By: Zach Newsom
Damian Radcliffe’s presentation on social media use in the Middle East caused me to reflect on my own experience living abroad in Japan and how social media use there differs from social media use in the United States. Because I was volunteering as a missionary while I was there, my own use of social media and even my exposure to social media was very limited. I am friends with many of the people I met there on Facebook and Instagram (especially the younger crowd for Instagram) now and am familiar with the platform LINE, but I was surprised to discover that Twitter is actually the most popular of the major global platforms in Japan, with 64% of the population logging in at least once in 2018. Interestingly, I am not connected with any of my Japanese friends on Twitter.
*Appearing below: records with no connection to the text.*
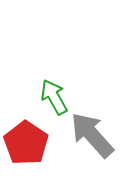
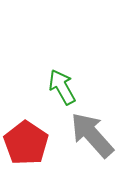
green arrow: moved 8 px right, 10 px up
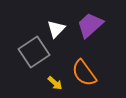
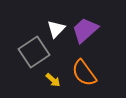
purple trapezoid: moved 5 px left, 5 px down
yellow arrow: moved 2 px left, 3 px up
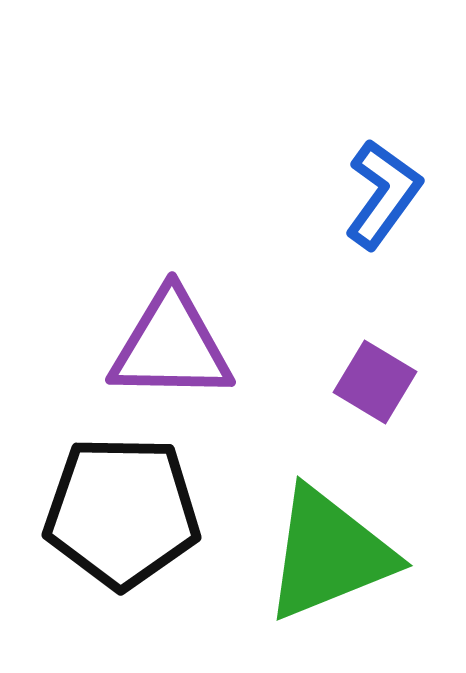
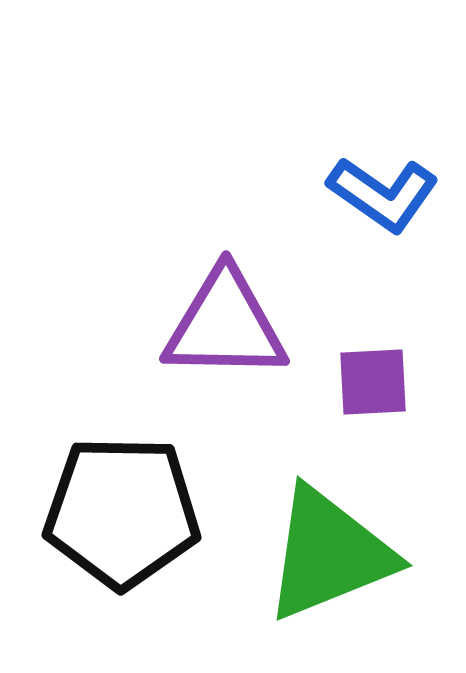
blue L-shape: rotated 89 degrees clockwise
purple triangle: moved 54 px right, 21 px up
purple square: moved 2 px left; rotated 34 degrees counterclockwise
While LINE has many of the same features as the major global social media platforms, the primary use in Japan is as a messenger app used to send individual or group messages (very similar to WhatsApp), so despite the platform’s over 80 million monthly users, compared to Twitter’s 45 million, the lack of posting makes it slightly different than “traditional” social media.
However, the lack of posting seems to me to be a cultural phenomenon that crosses all social media platforms as many of my Japanese friends rarely post on their accounts, although they often like or react to my own posts. Perhaps this is linked to the tendency to place society over the expression of self in Japanese culture, whereas Americans tend to be far more individualistic (even narcissistic?). These differences in culture are a good reminder that just being on a social platform in a country is not enough for a business–they must understand how to be effective on social for that specific audience.